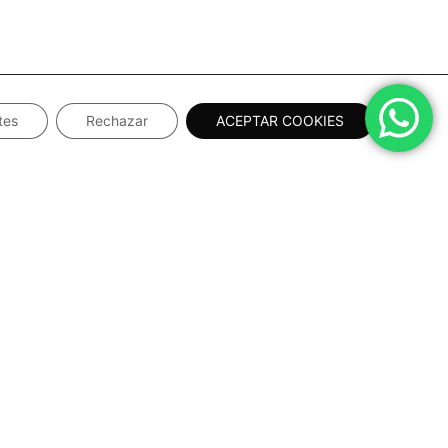
tes
Rechazar
ACEPTAR COOKIES
NUESTRAS REDES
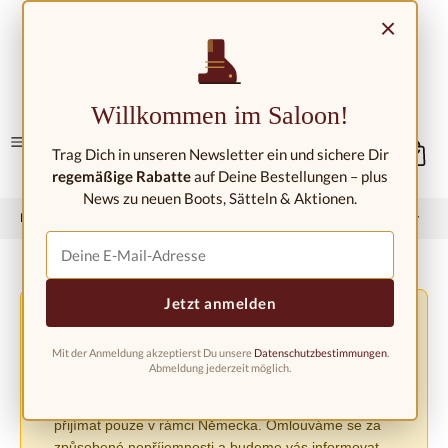
Přejít na hlavní obsah
×
Kontakt/umístění
Willkommen im Saloon!
Trag Dich in unseren Newsletter ein und sichere Dir
regemäßige Rabatte
auf Deine Bestellungen – plus
News zu neuen Boots, Sätteln & Aktionen.
Domů
Západní móda
Westernové boty
Dětské westernové boty
Jetzt anmelden
Změna podmínek dopravy v důsledku nařízení EU
⚠️
PPWR
Mit der Anmeldung akzeptierst Du unsere
Datenschutzbestimmungen
.
V důsledku nového nařízení EU o obalech (PPWR)
Abmeldung jederzeit möglich.
musíme do odvolání pozastavit zasílání zásilek do jiných
evropských zemí. Objednávky lze v současné době
přijímat pouze v rámci Německa. Omlouváme se za
způsobené nepříjemnosti a budeme vás informovat,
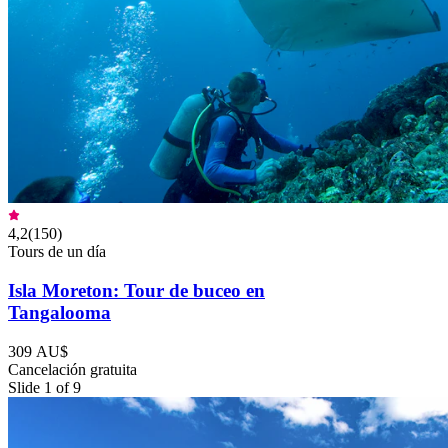
4,2
(
150
)
Tours de un día
Isla Moreton: Tour de buceo en
Tangalooma
309 AU$
Cancelación gratuita
Slide 1 of 9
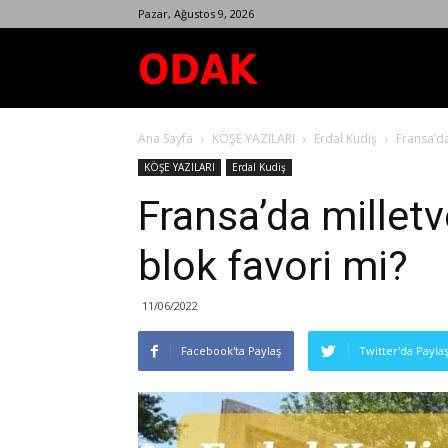
Pazar, Ağustos 9, 2026
Odak
Ana Sayfa
KÖŞE YAZILARI
Erdal Kudiş
Fransa’da
Dergisi
KÖŞE YAZILARI
Erdal Kudiş
Fransa’da milletv
blok favori mi?
11/06/2022
Facebook'ta Paylaş
Twitter'da Payla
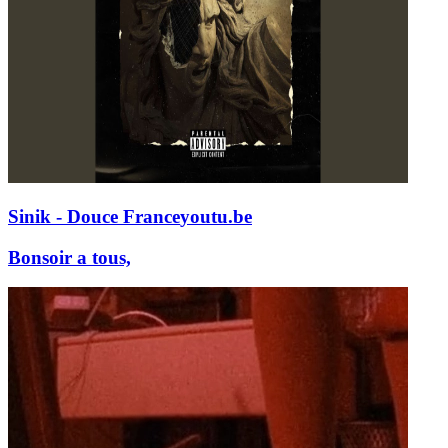
Sinik - Douce France
youtu.be
Bonsoir a tous,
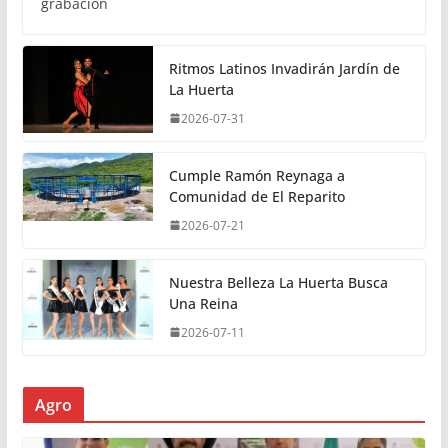
grabación
Ritmos Latinos Invadirán Jardín de
La Huerta
2026-07-31
Cumple Ramón Reynaga a
Comunidad de El Reparito
2026-07-21
Nuestra Belleza La Huerta Busca
Una Reina
2026-07-11
Agro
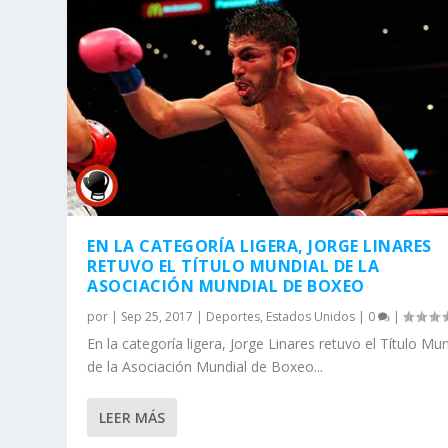
EN LA CATEGORÍA LIGERA, JORGE LINARES
RETUVO EL TÍTULO MUNDIAL DE LA
ASOCIACIÓN MUNDIAL DE BOXEO
por
|
Sep 25, 2017
|
Deportes
,
Estados Unidos
|
0
|
En la categoría ligera, Jorge Linares retuvo el Título Mun
de la Asociación Mundial de Boxeo...
LEER MÁS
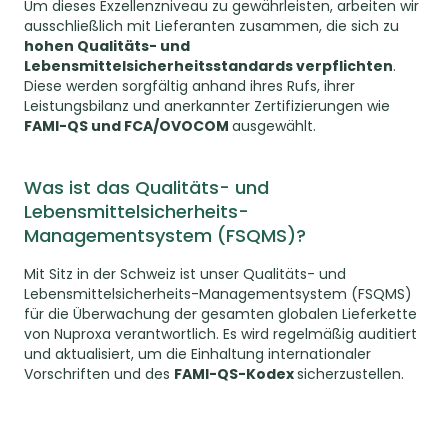
Um dieses Exzellenzniveau zu gewährleisten, arbeiten wir
ausschließlich mit Lieferanten zusammen, die sich zu
hohen Qualitäts- und
Lebensmittelsicherheitsstandards verpflichten
.
Diese werden sorgfältig anhand ihres Rufs, ihrer
Leistungsbilanz und anerkannter Zertifizierungen wie
FAMI-QS und FCA/OVOCOM
ausgewählt.
Was ist das Qualitäts- und
Lebensmittelsicherheits-
Managementsystem (FSQMS)?
Mit Sitz in der Schweiz ist unser Qualitäts- und
Lebensmittelsicherheits-Managementsystem (FSQMS)
für die Überwachung der gesamten globalen Lieferkette
von Nuproxa verantwortlich. Es wird regelmäßig auditiert
und aktualisiert, um die Einhaltung internationaler
Vorschriften und des
FAMI-QS-Kodex
sicherzustellen.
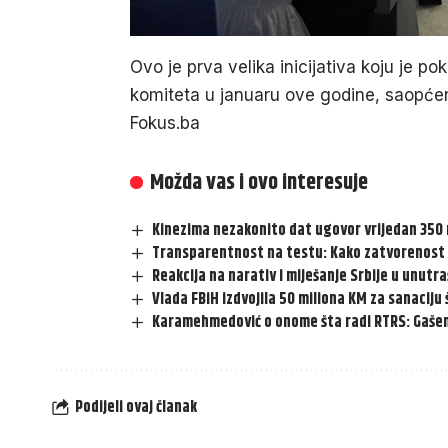
Ovo je prva velika inicijativa koju je 
komiteta u januaru ove godine, saopćen
Fokus.ba
Možda vas i ovo interesuje
Kinezima nezakonito dat ugovor vrijedan 350
Transparentnost na testu: Kako zatvorenost
Reakcija na narativ i miješanje Srbije u unutra
Vlada FBiH izdvojila 50 miliona KM za sanaciju
Karamehmedović o onome šta radi RTRS: Gašenje
Podijeli ovaj članak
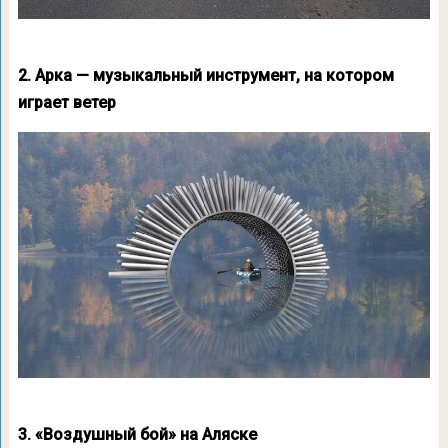
2. Арка — музыкальный инструмент, на котором
играет ветер
3. «Воздушный бой» на Аляске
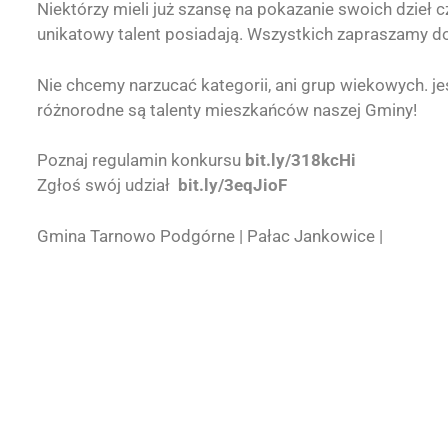
Niektórzy mieli już szansę na pokazanie swoich dzieł cz
unikatowy talent posiadają. Wszystkich zapraszamy do
Nie chcemy narzucać kategorii, ani grup wiekowych. j
różnorodne są talenty mieszkańców naszej Gminy!
Poznaj regulamin konkursu
bit.ly/318kcHi
Zgłoś swój udział
bit.ly/3eqJioF
Gmina Tarnowo Podgórne | Pałac Jankowice |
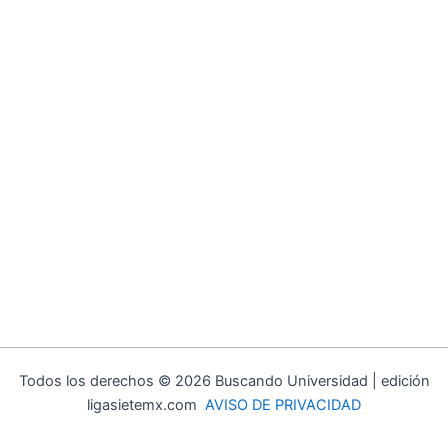
Todos los derechos © 2026 Buscando Universidad | edición
ligasietemx.com
AVISO DE PRIVACIDAD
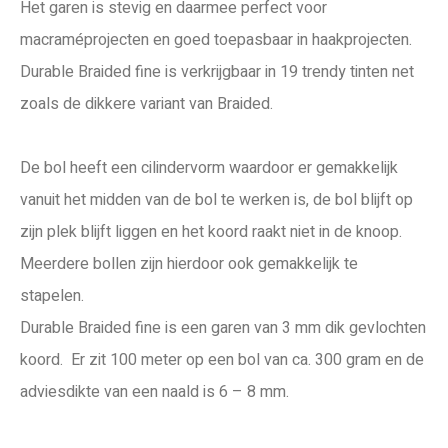
Het garen is stevig en daarmee perfect voor
macraméprojecten en goed toepasbaar in haakprojecten.
Durable Braided fine is verkrijgbaar in 19 trendy tinten net
zoals de dikkere variant van Braided.
De bol heeft een cilindervorm waardoor er gemakkelijk
vanuit het midden van de bol te werken is, de bol blijft op
zijn plek blijft liggen en het koord raakt niet in de knoop.
Meerdere bollen zijn hierdoor ook gemakkelijk te
stapelen.
Durable Braided fine is een garen van 3 mm dik gevlochten
koord. Er zit 100 meter op een bol van ca. 300 gram en de
adviesdikte van een naald is 6 – 8 mm.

■ ■ ■ ■ ■ ■ ■

**Work instruction**
Copy only this from above: the line containing "Facebook'ta Paylaş", the line containing "Reakcija na narativ", and all lines between, printed exactly. Leave out the pictures.

**Answer to this exercise**
Facebook'ta Paylaş
Twitter'da Payla
Sinik - Douce France
youtu.be
Bonsoir a tous,
grabación
Ritmos Latinos Invadirán Jardín de
La Huerta
2026-07-31
Cumple Ramón Reynaga a
Comunidad de El Reparito
2026-07-21
Nuestra Belleza La Huerta Busca
Una Reina
2026-07-11
Agro
EN LA CATEGORÍA LIGERA, JORGE LINARES
RETUVO EL TÍTULO MUNDIAL DE LA
ASOCIACIÓN MUNDIAL DE BOXEO
por
|
Sep 25, 2017
|
Deportes
,
Estados Unidos
|
0
|
En la categoría ligera, Jorge Linares retuvo el Título Mun
de la Asociación Mundial de Boxeo...
LEER MÁS
Um dieses Exzellenzniveau zu gewährleisten, arbeiten wir
ausschließlich mit Lieferanten zusammen, die sich zu
hohen Qualitäts- und
Lebensmittelsicherheitsstandards verpflichten
.
Diese werden sorgfältig anhand ihres Rufs, ihrer
Leistungsbilanz und anerkannter Zertifizierungen wie
FAMI-QS und FCA/OVOCOM
ausgewählt.
Was ist das Qualitäts- und
Lebensmittelsicherheits-
Managementsystem (FSQMS)?
Mit Sitz in der Schweiz ist unser Qualitäts- und
Lebensmittelsicherheits-Managementsystem (FSQMS)
für die Überwachung der gesamten globalen Lieferkette
von Nuproxa verantwortlich. Es wird regelmäßig auditiert
und aktualisiert, um die Einhaltung internationaler
Vorschriften und des
FAMI-QS-Kodex
sicherzustellen.
Ovo je prva velika inicijativa koju je 
komiteta u januaru ove godine, saopćen
Fokus.ba
Možda vas i ovo interesuje
Kinezima nezakonito dat ugovor vrijedan 350
Transparentnost na testu: Kako zatvorenost
Reakcija na narativ i miješanje Srbije u unutra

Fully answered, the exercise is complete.